→ **Description of the task**
Present the count of lines in the entries below that hold "Festival", and present nothing else.

→ **Material for this task**
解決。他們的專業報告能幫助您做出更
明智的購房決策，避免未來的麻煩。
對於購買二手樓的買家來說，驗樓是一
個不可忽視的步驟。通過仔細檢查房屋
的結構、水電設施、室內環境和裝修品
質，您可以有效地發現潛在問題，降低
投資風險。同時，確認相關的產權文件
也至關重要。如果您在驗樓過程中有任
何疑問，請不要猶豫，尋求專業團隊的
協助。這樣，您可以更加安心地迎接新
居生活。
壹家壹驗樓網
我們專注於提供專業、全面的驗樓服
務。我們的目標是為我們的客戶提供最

...

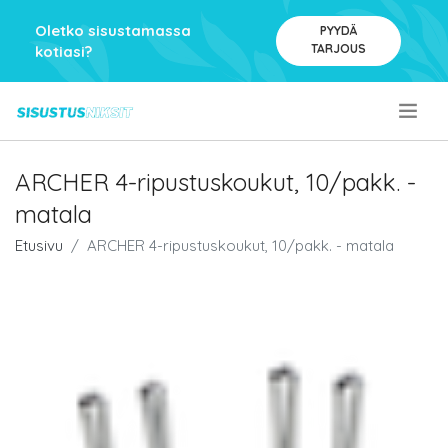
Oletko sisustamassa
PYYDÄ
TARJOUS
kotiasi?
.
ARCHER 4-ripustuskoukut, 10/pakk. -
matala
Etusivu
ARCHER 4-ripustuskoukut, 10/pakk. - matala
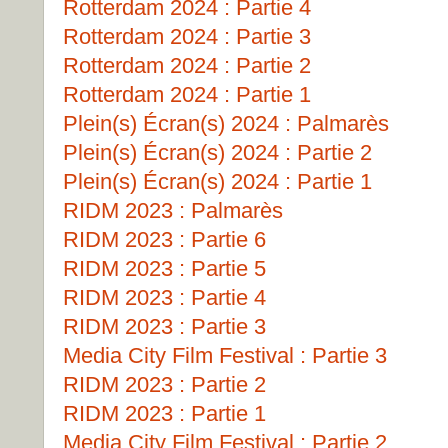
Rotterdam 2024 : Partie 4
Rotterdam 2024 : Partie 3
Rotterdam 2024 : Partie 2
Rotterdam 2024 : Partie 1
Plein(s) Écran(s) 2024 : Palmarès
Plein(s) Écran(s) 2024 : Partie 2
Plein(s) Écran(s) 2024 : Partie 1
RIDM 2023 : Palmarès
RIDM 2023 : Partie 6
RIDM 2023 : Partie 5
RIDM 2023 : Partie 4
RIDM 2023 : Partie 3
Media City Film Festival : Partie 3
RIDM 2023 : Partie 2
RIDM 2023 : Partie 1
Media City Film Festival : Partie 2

→ **Solution**
2